Share your dilemmas and get honest opinions from other Mumsnetters.

To think we would alleviate a lot of misery and some poverty if we phased out marriage in favour of a straight financial contract without a monogamy requirement?

301 replies

thepeopleversuswork · 16/06/2020 16:22

So my view is that its unrealistic to expect people to be monogamous for life.

There will be a small number of people who genuinely remain happily monogamous for decades, yes, but for the overwhelming majority of people a scenario where your financial security is explicitly tied to your ability to remain monogamous is outdated, unrealistic and punitive.

It pushes people to remain with someone long after the relationship has passed its sell-by date and often leaves them trapped with someone they no longer love or even like very much because they don't want to upset the children or disentangle finances.

Could we reimagine a kind of financial contract that essentially requires the financially stronger partner (usually, though not always, the man) to guarantee a certain level of financial support to the weaker partner for the duration of the time the children are at home or potentially later potentially renegotiable in the event that financial capacity changes -- but without the absurd requirement for monogamy?

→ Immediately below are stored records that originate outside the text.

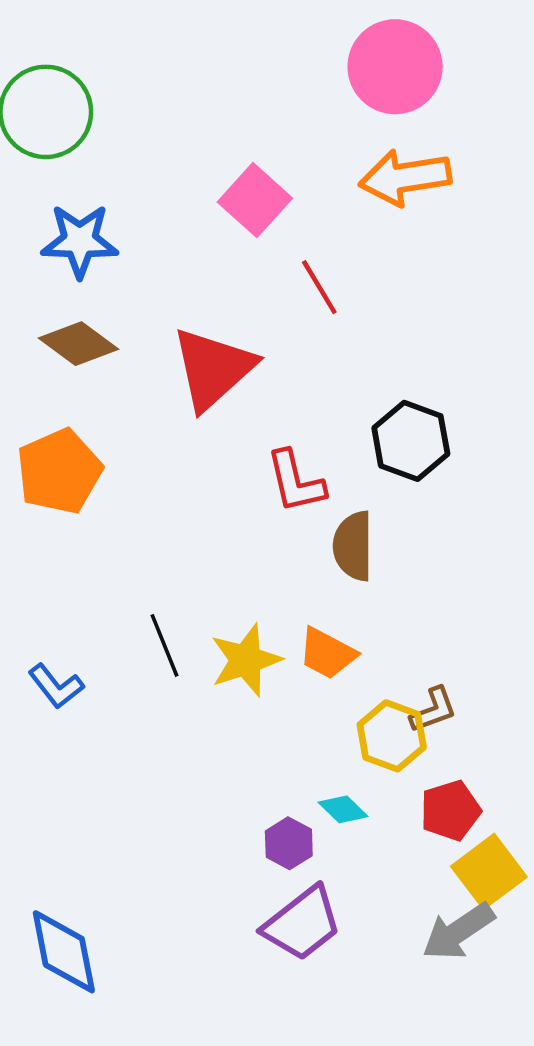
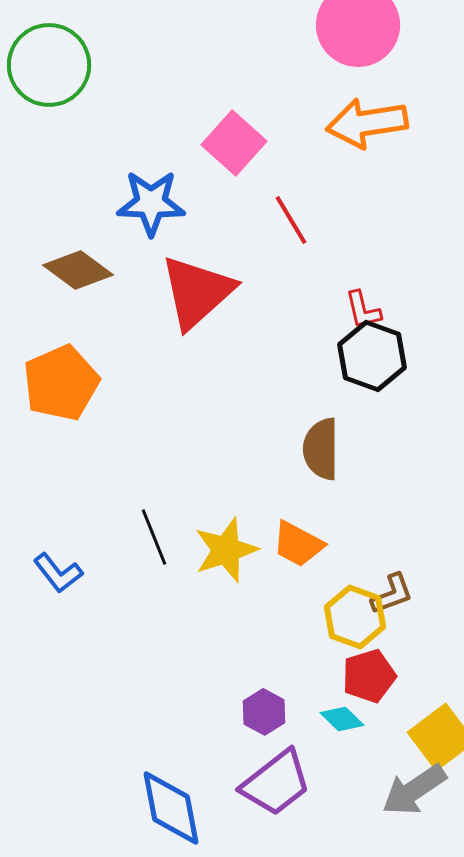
blue star: (80, 241) -> (151, 203), moved
red L-shape: (296, 482) -> (363, 310), moved, size x0.7
cyan diamond: (343, 809) -> (342, 719), moved
red pentagon: (450, 810) -> (369, 676), moved
blue diamond: (64, 952) -> (171, 808), moved

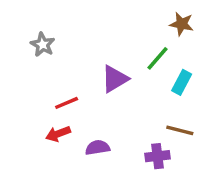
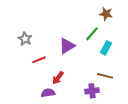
gray star: (43, 45) -> (25, 39), moved
red arrow: (58, 134) -> (58, 78), moved, turned -32
purple semicircle: (97, 148) -> (48, 93), moved

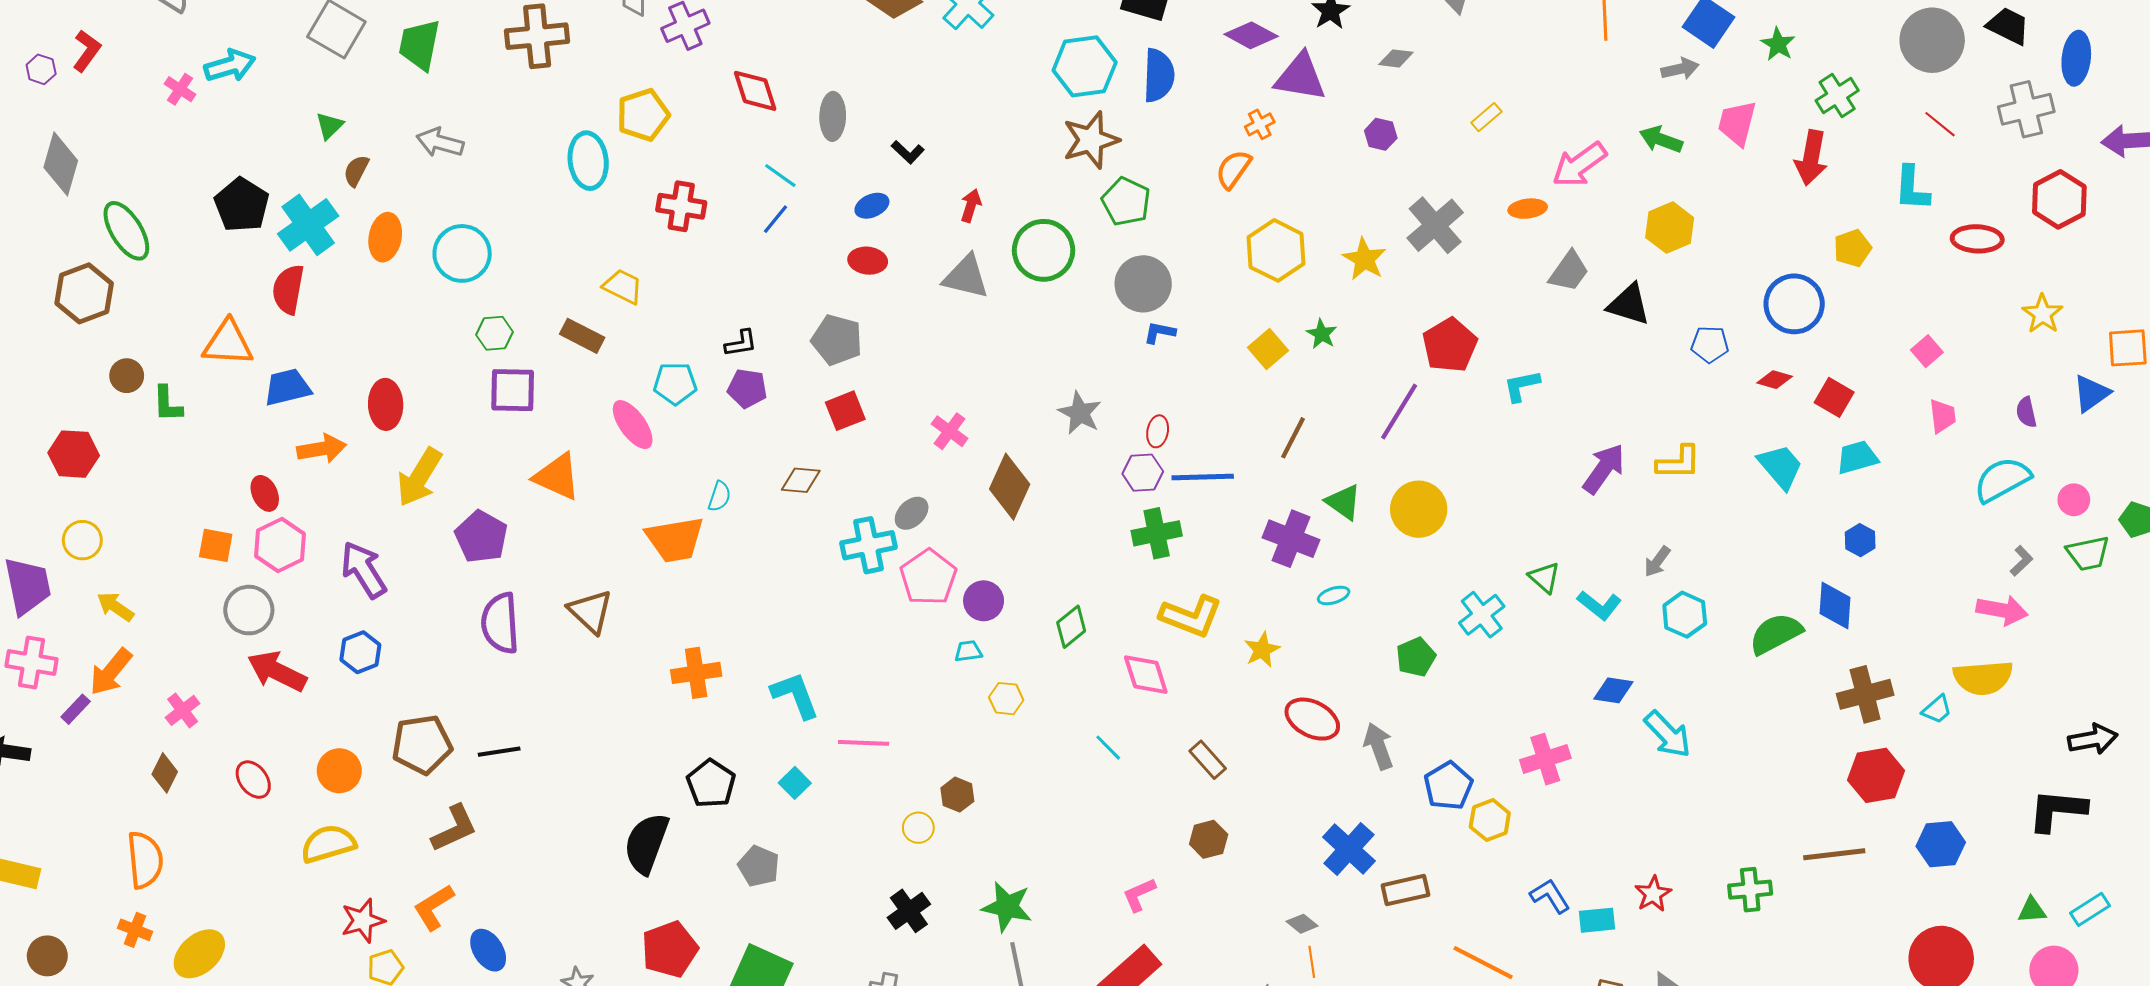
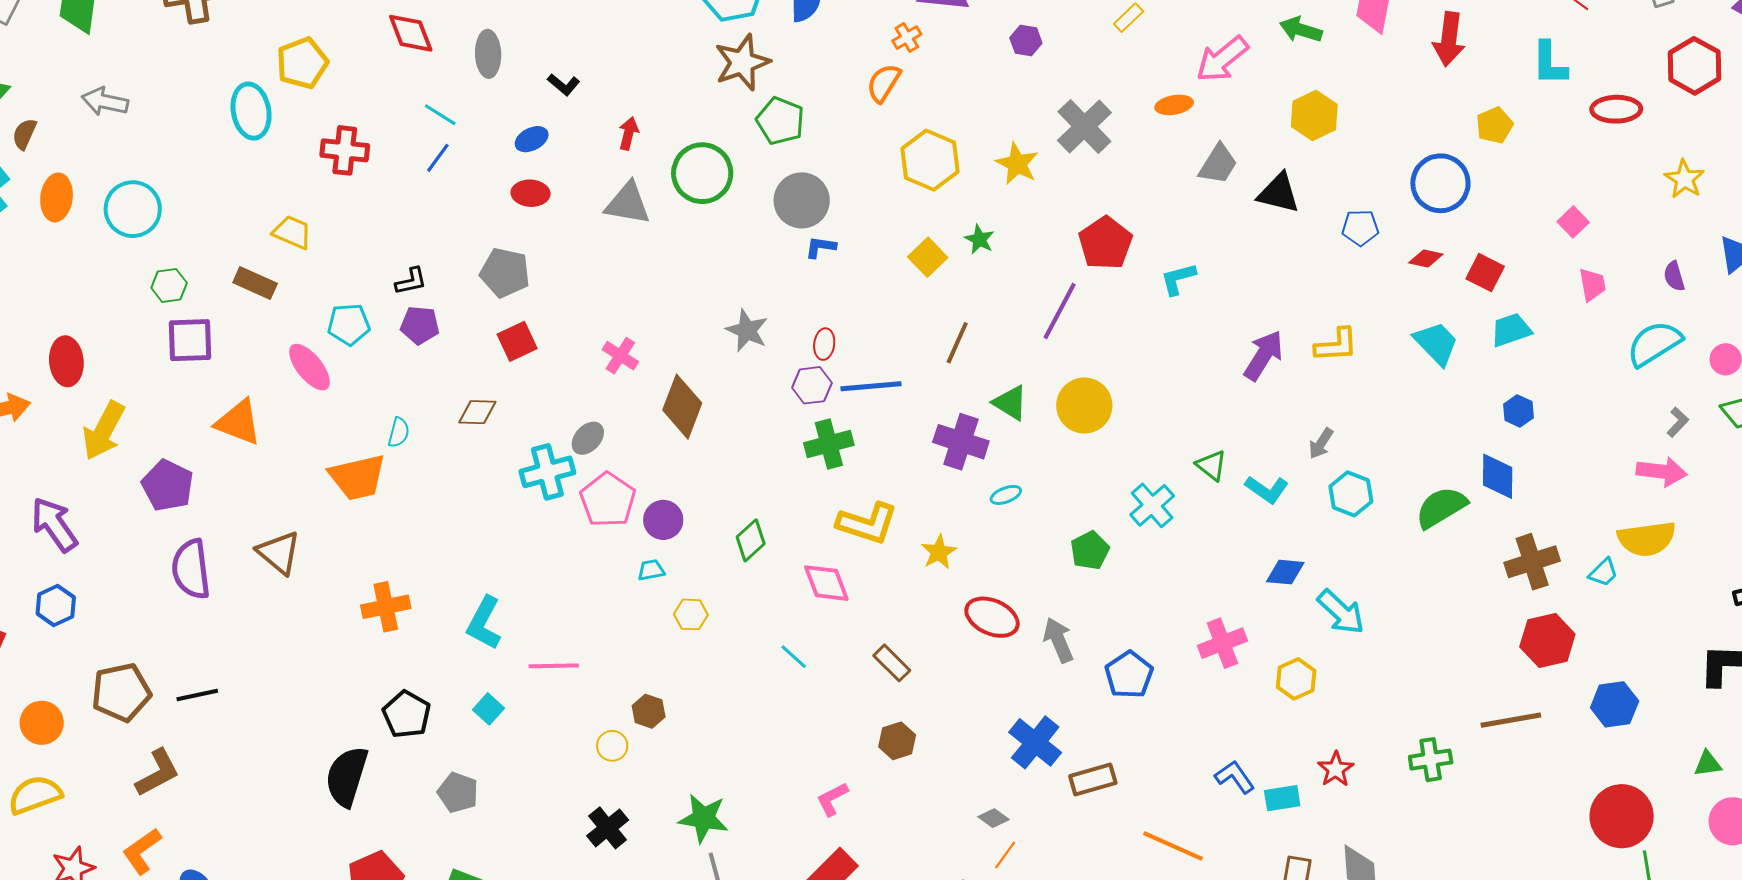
cyan L-shape: (795, 695) -> (484, 623), turned -128
yellow hexagon: (1490, 820) -> (1296, 679), moved
orange line: (1312, 962) -> (1005, 855), turned 48

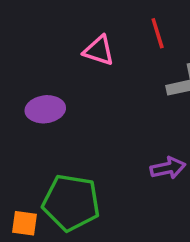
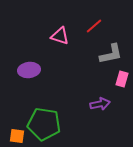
red line: (158, 33) -> (94, 26), turned 66

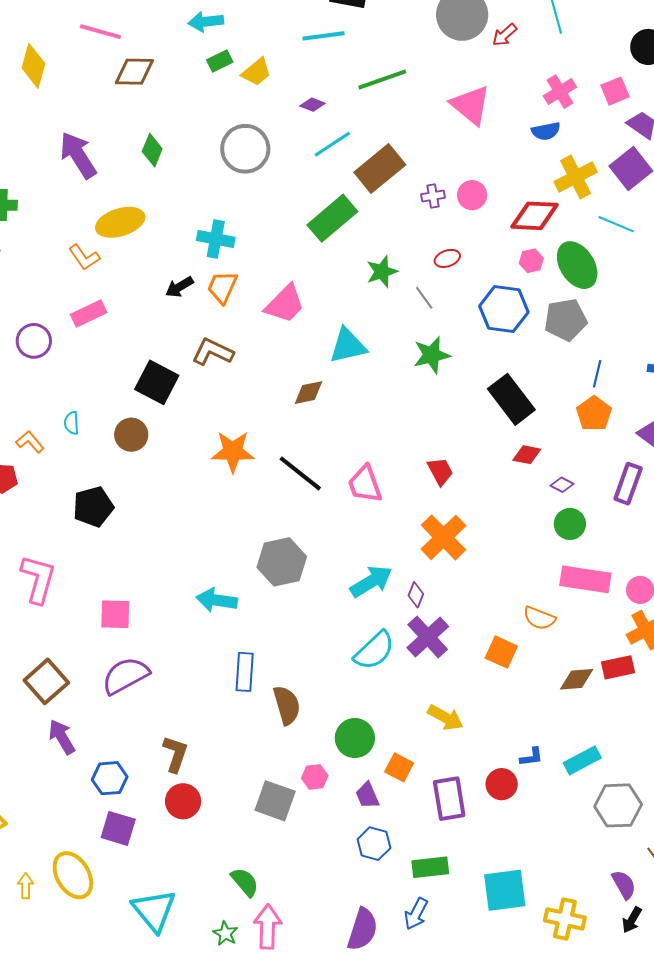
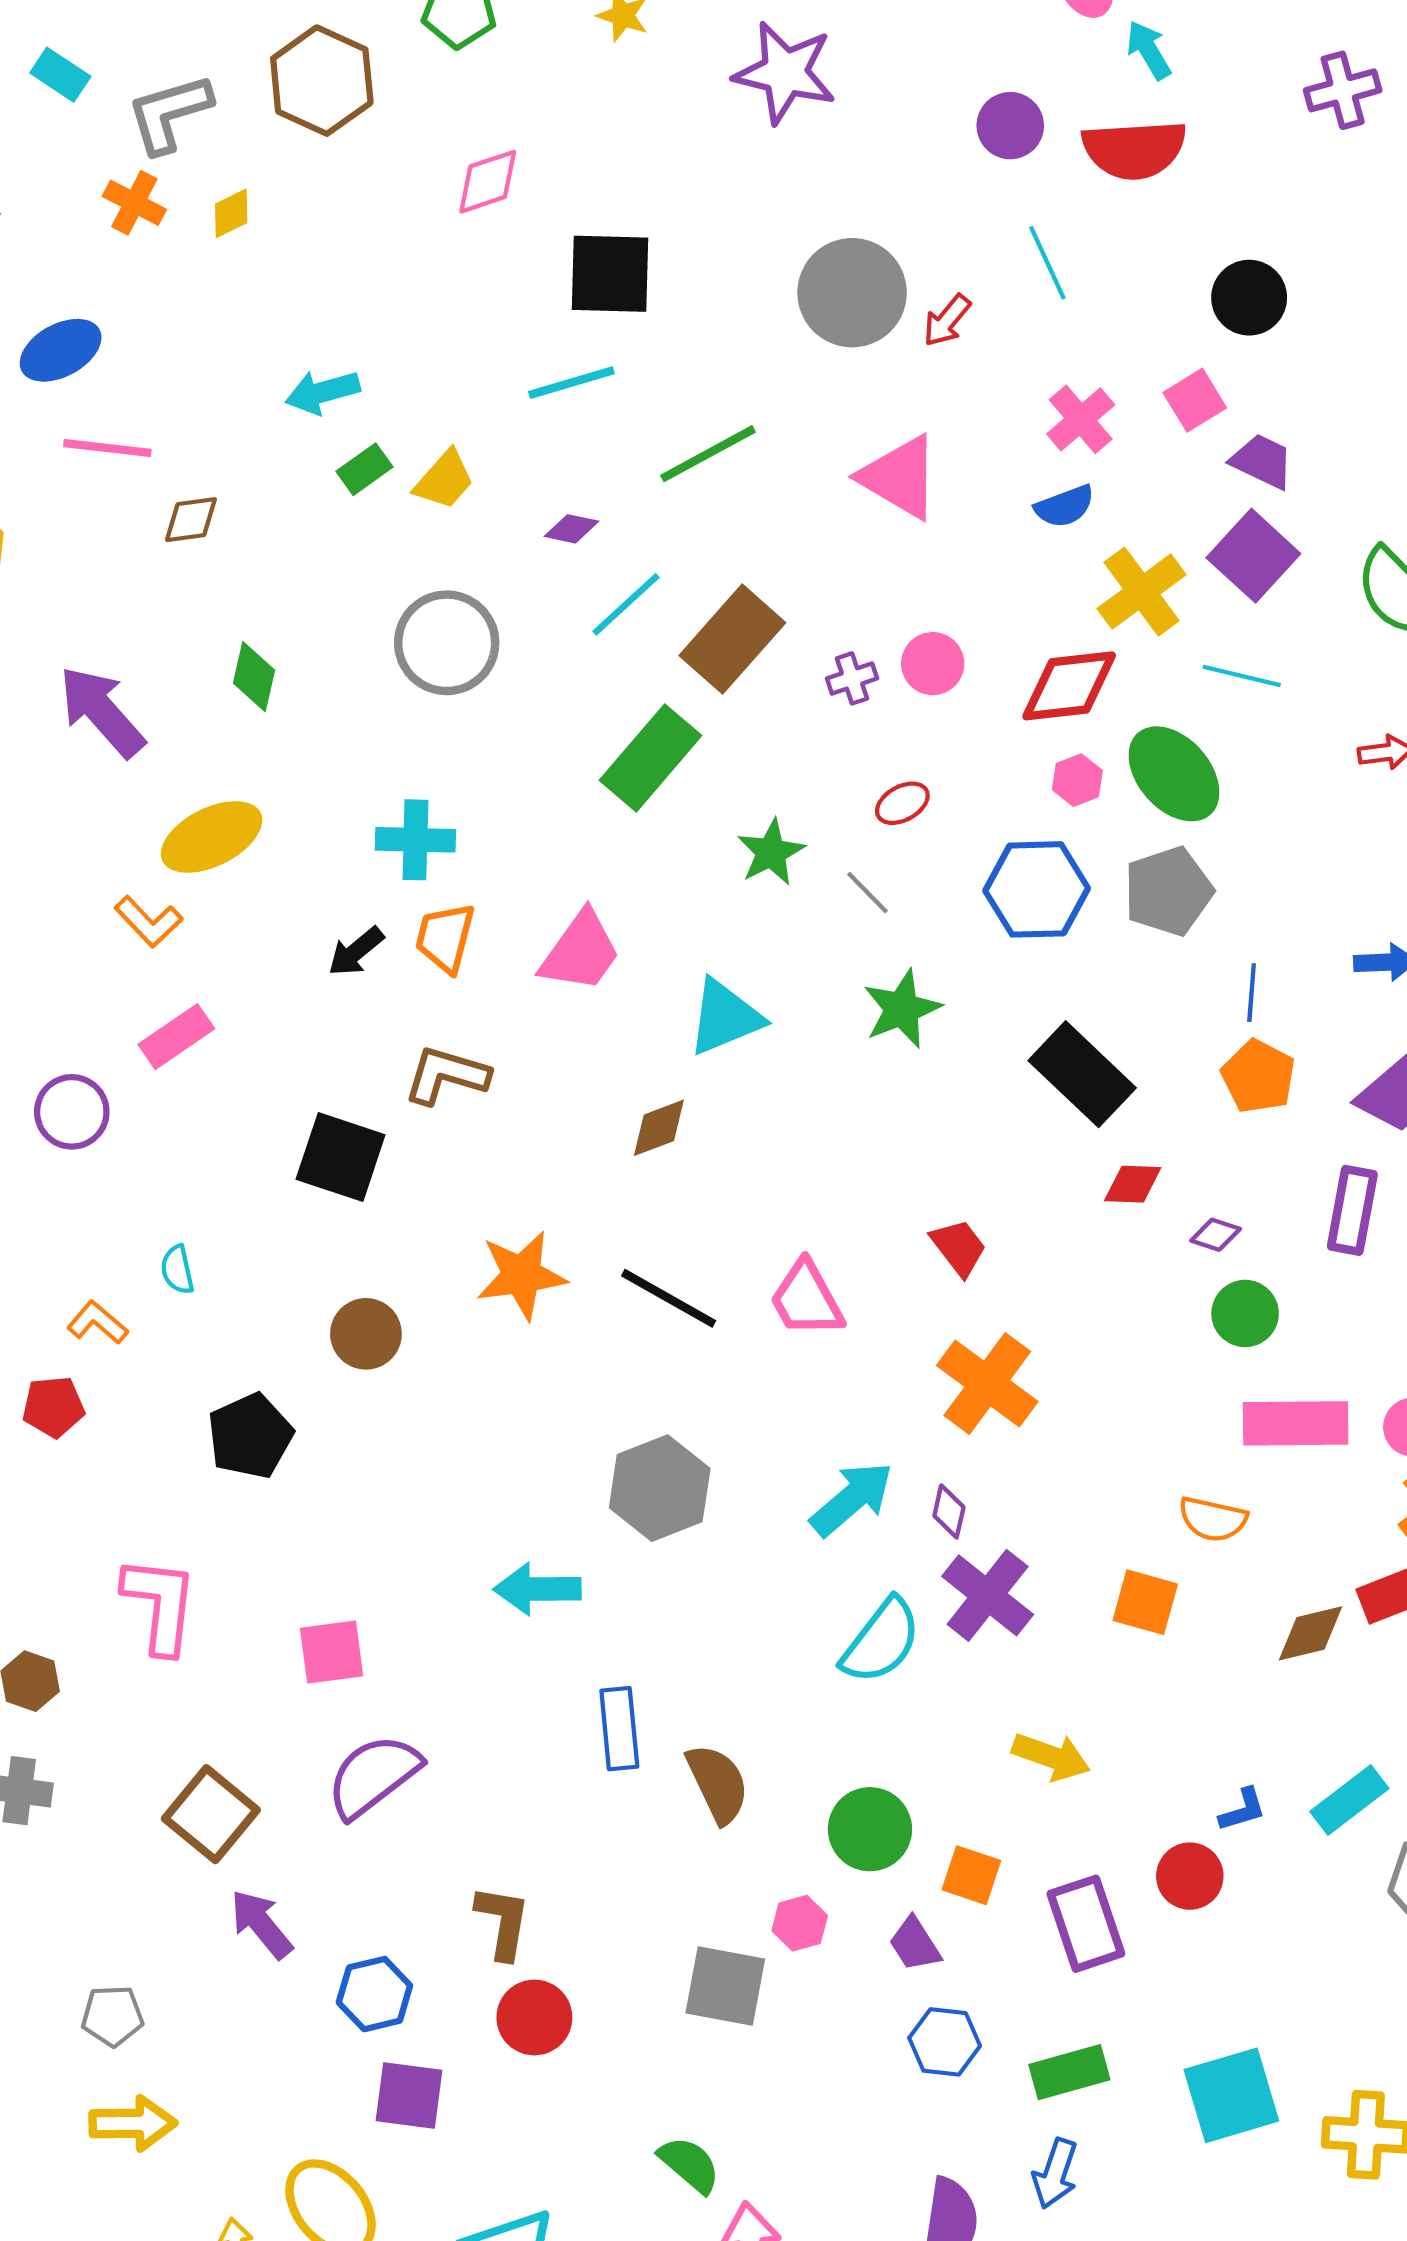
brown diamond: (134, 72) -> (191, 520), size x0.7
brown circle: (131, 435) -> (366, 1334), moved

Haven't thought this through in great detail so bear with me but to me the main reason why divorce is often so rancorous and damaging is because of the "cheating" and the recriminations as to how that should impact on the finances (ie you left me for your secretary, I'm going to take you to the cleaners).

If people were free to renegotiate their emotional commitment to one another without having to redraw the boundaries on the financial commitments linked to child-rearing, or vice versa, it would remove a lot of the most emotionally difficult elements of marriage breakdown, and the stigma.

Children would become more comfortable with the idea of their parents as a financial partnership who love and are committed to them but without the expectation that they have to remain together in perpetuity.

I have observed so many times that the thing that damages children in divorce is not so much the separation of their parents in itself, but the behaviour of their parents either in relation to new partners or in relation to money and the division of spoils.

If the financial element were clearer and not tied to sexual fidelity, and the stigma was removed around people dissolving relationships, would that not make it somewhat easier for children to accept this change in a non-damaging way?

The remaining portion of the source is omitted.